Ads should not distract from game
Mr. Longano said he believes that because the ads are so interactive they will be accepted by the gamer as part of the fun of the game. “Never will the ad distract from game play,” he said. “In most cases, the ad occurs when the character is in conversation or in some social situation.”

The Panasonic placements, which can be targeted geographically, are served to gamers in North America. The ads on Channel 4 are served to gamers in the U.K. for the American TV show Lost. Those ads are 15-second spots by OMD Digital.

Anarchy Online, which has been available for four years, has been downloaded by about 1 million users, said Terri Parkins, product manager of game publisher Funcom. Some 2,000 newcomers play the game each day. The game is free, but Funcom offers extensions and add-ons for a monthly membership fee of about $15. The add-ons are another charge of between $29 and $39.

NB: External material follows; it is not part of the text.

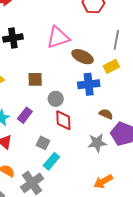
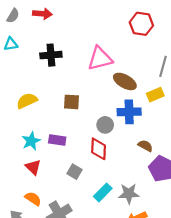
gray circle: (56, 99) -> (105, 125), moved
purple rectangle: (25, 115) -> (57, 140), turned 56
gray star: (97, 143) -> (129, 194), moved
cyan rectangle: (51, 161) -> (103, 192), moved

A futuristic alien battle game, Anarchy Online is known as a massively multiplayer online (MMO) game, which means that hundreds of thousands of players can compete against each other across the globe at one time. They spend up to 20 hours a week playing the game, Ms. Parkins said.

Most avid online gamers
In general, MMOs are the most avid gamers in the online world. In round numbers, “you’re talking about a sliver, but an avid sliver,” Mr. Black said. There are about 4.5 million of these MMO subscribers, according to Beyond Interactive research.

Devoted to gaming (their average game play is four hours a day) they are technologically astute, with some 95% using broadband as their primary connection, and more likely to own a custom-built PC. More than half influence the games their friends buy, he said. They are not readers or TV watchers.

“You’d never be able to reach these people any other way,” Mr. Black said.

Dozens of static ads also occur throughout Anarchy Online, which does risk the possibility of advertising overkill, observers said. Another downside is the games are only available on PC-enabled games, not game consoles like Sony Corp.’s PlayStation or Microsoft Corp.’s Xbox.